→ Task prompt:
For the material below, return exactly the lines starting at the line containing "Garden Pests" and ending at the line containing "Homes & Tours", both ends included, and no others.

----------------------------------------

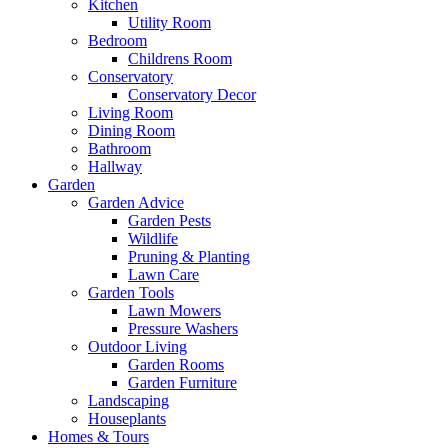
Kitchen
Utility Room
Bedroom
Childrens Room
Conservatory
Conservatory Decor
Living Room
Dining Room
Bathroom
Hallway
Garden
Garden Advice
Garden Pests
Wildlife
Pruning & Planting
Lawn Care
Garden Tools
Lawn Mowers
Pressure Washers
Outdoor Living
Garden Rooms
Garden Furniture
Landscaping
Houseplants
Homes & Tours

----------------------------------------

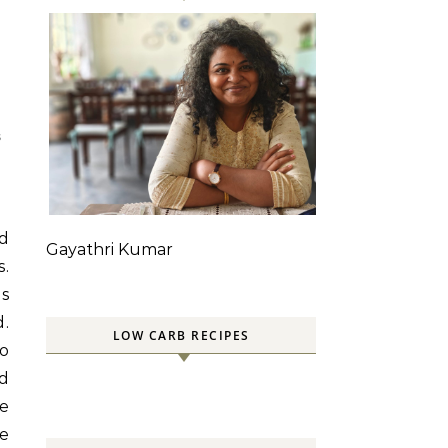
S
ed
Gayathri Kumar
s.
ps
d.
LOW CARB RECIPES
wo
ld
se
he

----------------------------------------

→ Response area:
Garden Pests
Wildlife
Pruning & Planting
Lawn Care
Garden Tools
Lawn Mowers
Pressure Washers
Outdoor Living
Garden Rooms
Garden Furniture
Landscaping
Houseplants
Homes & Tours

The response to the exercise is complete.